Published in final edited form as: Nurs Outlook. 2012 Nov;60(6):370–375. doi: 10.1016/j.outlook.2012.08.008

Psychosocial, Cultural, and Spiritual Health Disparities in End of Life and Palliative Care: Where We Are and Where We Need to Go

Bronwynne C Evans 1, Ebere Ume 2
PMCID: PMC3496155  NIHMSID: NIHMS403155  PMID: 23141196

Abstract

Background

Although health disparities are well documented, the extent to which they affect end of life care is unknown. Limited research funding leads to sparse and often contradictory palliative care literature, with few studies on causal mechanisms.

Purpose

The purpose of this article is to explore the psychosocial, cultural and spiritual health disparities existing in palliative and end of life care with the goal of identifying future research needs.

Method

To determine knowledge gaps related to health disparities in psychosocial, cultural, and spiritual aspects of end of life care we draw upon recent literature from multiple databases.

Discussion

Although there are few data, we do know minorities make little use of hospice, often because of lack of knowledge about hospice or palliative care, family-centered cultures, and preferences for more aggressive end of life care than hospice allows.

Conclusion

Future research should include a search for theoretical and causal mechanisms; prospective longitudinal investigations; diverse patients, conditions, contexts, and settings; methodological diversity and rigor; and interdisciplinary, culturally sensitive interventions.


Access to palliative and end of life care has improved over the last decade but certain diverse populations remain unserved (Cohen, 2008).

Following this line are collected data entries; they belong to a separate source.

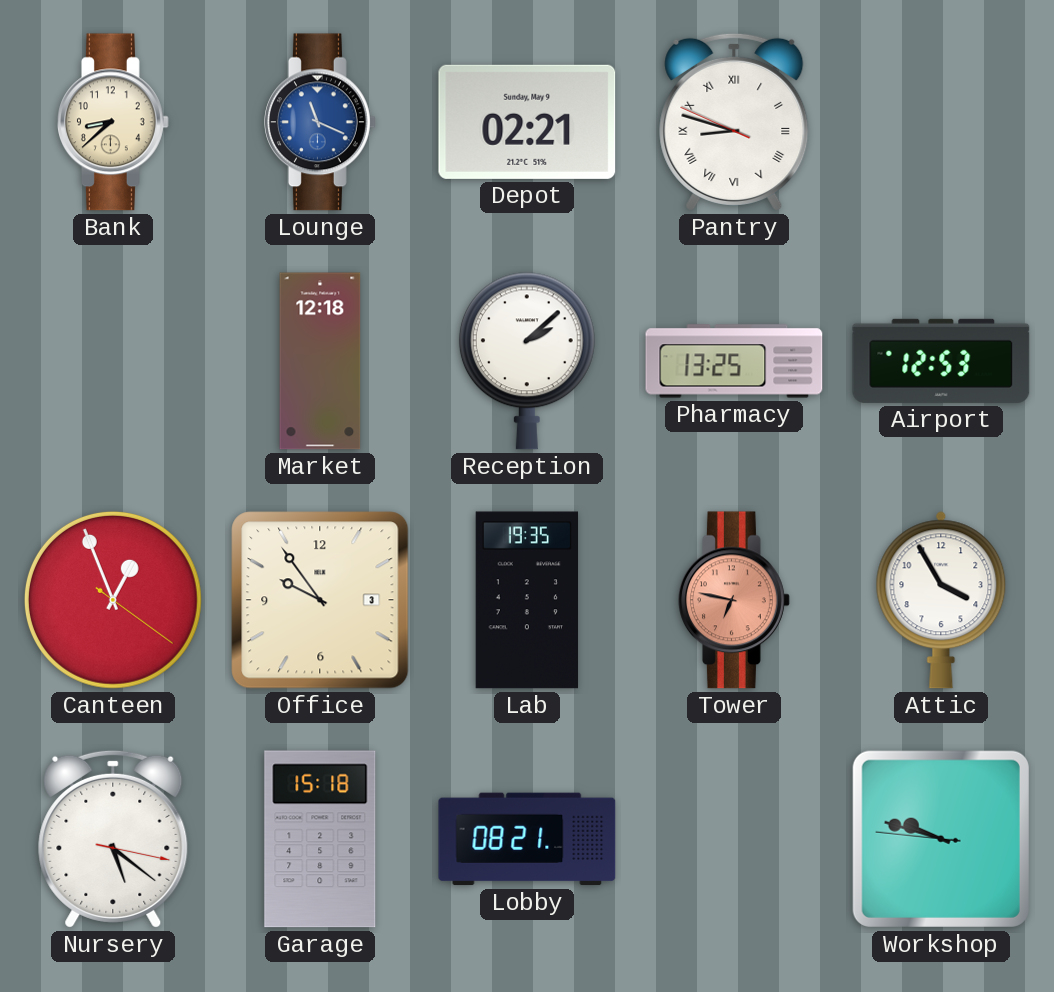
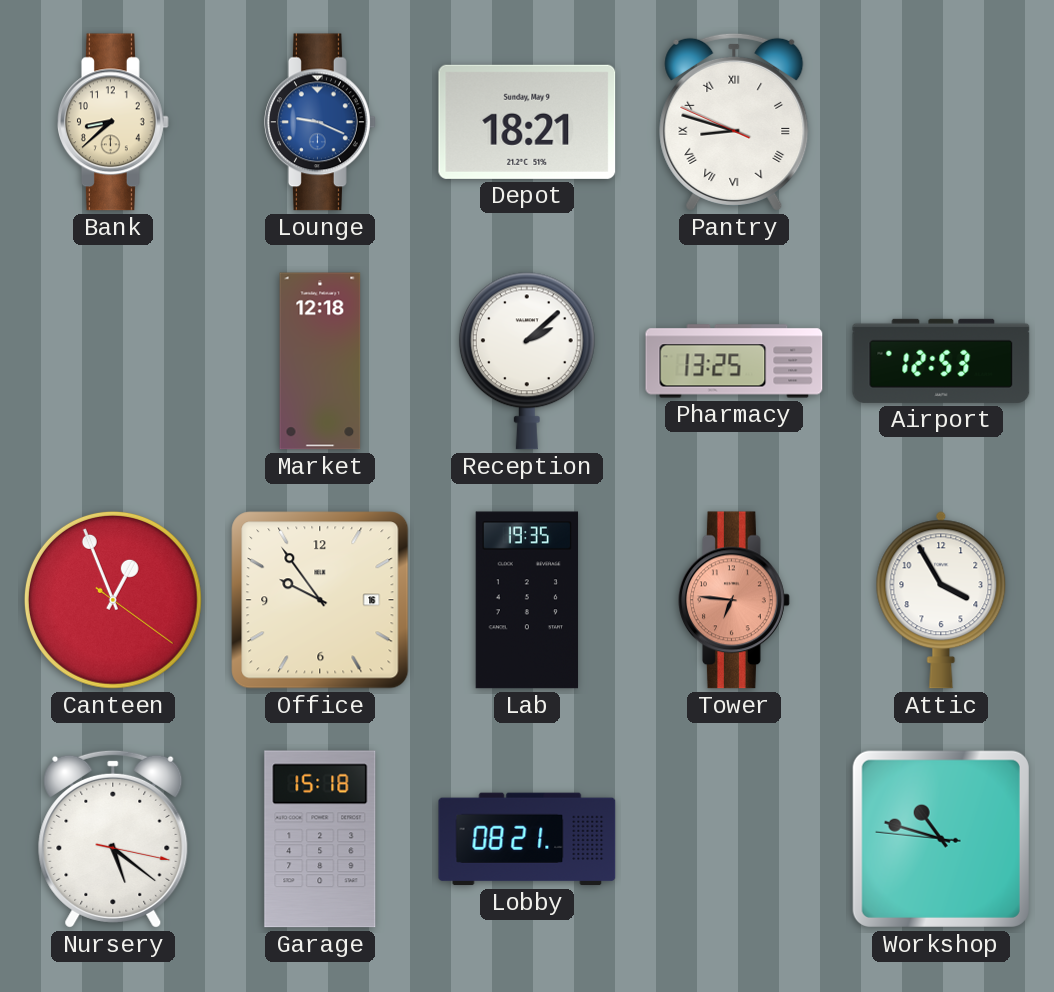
Lounge: 11:19 -> 9:19
Depot: 02:21 -> 18:21
Office date: 3 -> 16
Tower: 6:47 -> 6:46
Workshop: 9:47 -> 10:47
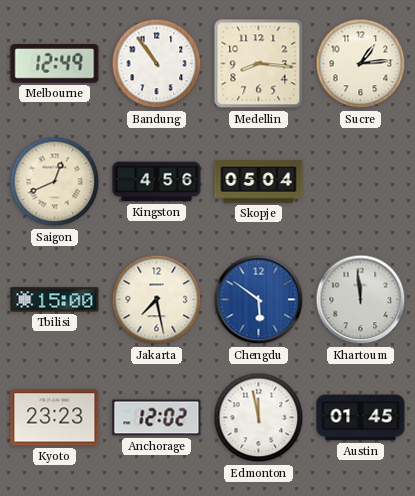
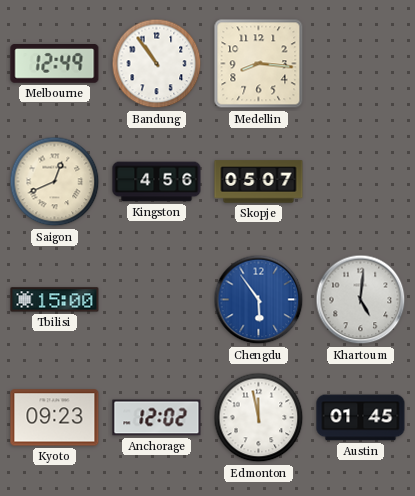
Sucre: 1:14 -> none
Skopje: 05:04 -> 05:07
Jakarta: 7:28 -> none
Chengdu: 5:51 -> 5:54
Khartoum: 11:59 -> 5:01
Kyoto: 23:23 -> 09:23
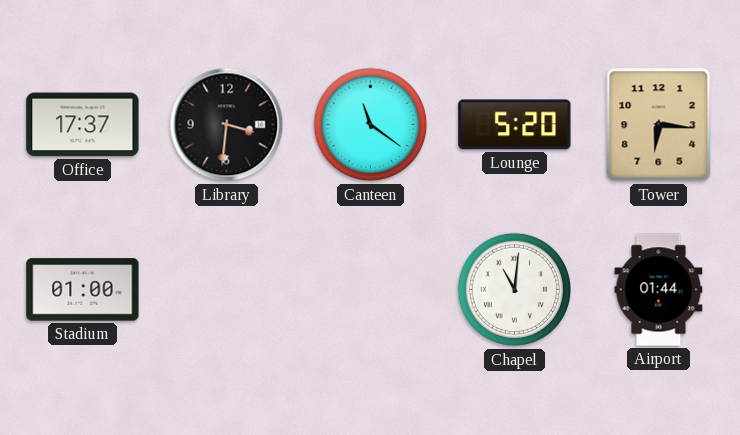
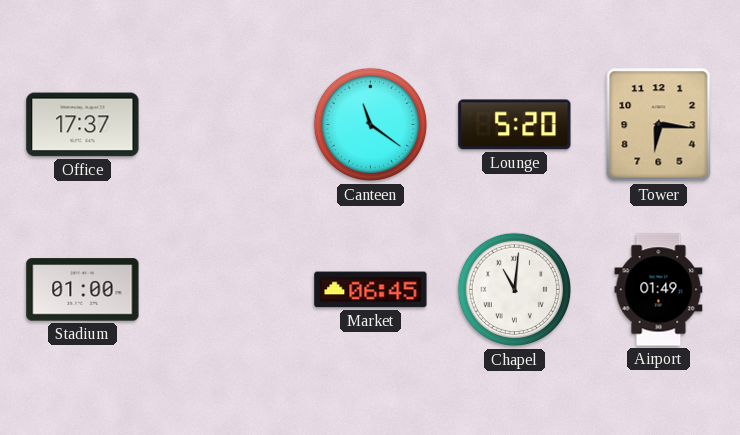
Library: 3:31 -> none
Market: none -> 06:45
Airport: 01:44 -> 01:49
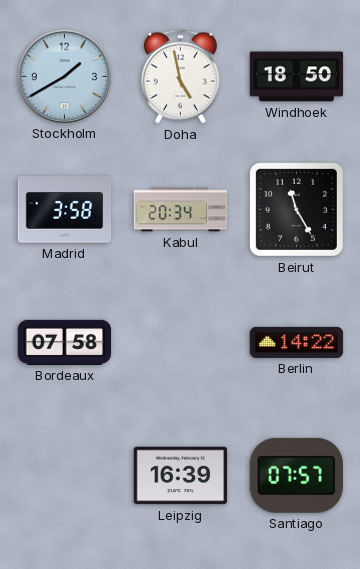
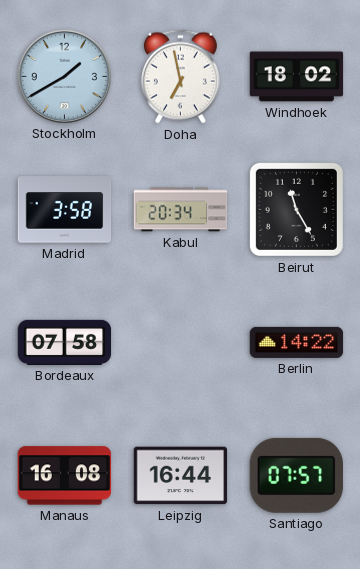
Doha: 4:58 -> 6:58
Windhoek: 18:50 -> 18:02
Manaus: none -> 16:08
Leipzig: 16:39 -> 16:44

Based on a presentation given at The Science of Compassion: Future Directions in End of Life and Palliative Care Research, sponsored by the National Institute for Nursing Research (NINR) in August 2011, this article summarizes selected references to psychosocial, cultural, and spiritual health disparities existing in palliative and end of life care, with the goal of identifying future research needs. Searches of CINAHL, PubMed, Social Sciences Index, and PsychInfo using the terms, health disparities, end of life care, palliative care, psychological, social, spiritual, and cultural, in combination with population groups representing various racial, cultural, and ethnic backgrounds, reveals little about the extent to which health disparities affect end of life care. Empirical studies are limited in number, scope, and geographic locations (Johnstone & Kanitsaki, 2009), and we know little about the demographics or use of hospice services by specific racial and ethnic groups (Cohen, 2008). Many studies fail to identify race, social class, and differences in environmental conditions of participants (LaViest, 2005). In addition, many investigators do not acknowledge the importance of psychosocial variables, or enroll sufficient numbers of minority group members to able to compare minority to majority participants or examine differences among subgroups of minorities in large data sets (e.g, Hardy, et al., 2011). Automatic assumptions about the value of autonomy may also preclude recognition of other types of effective decision-making models (Johnstone & Kanitsaki, 2009).

The literature from the last five to seven years on health disparities in psychosocial, cultural, and spiritual palliative care is limited, contradictory, restricted by methodological shortcomings, and complicated by sparse research resources (Welch, Teno & Mor, 2005). It emphasizes detection of health disparities, but sheds little light on underlying causal mechanisms (Rhodes, Teno & Connor, 2007). In addition, definition and measurement of the terms health disparities, race, ethnicity, and culture, vary across existing studies. In fact, ethnicity is often omitted, offering further restrictions (Ezenwa, Ameringer, Ward & Serlin, 2006).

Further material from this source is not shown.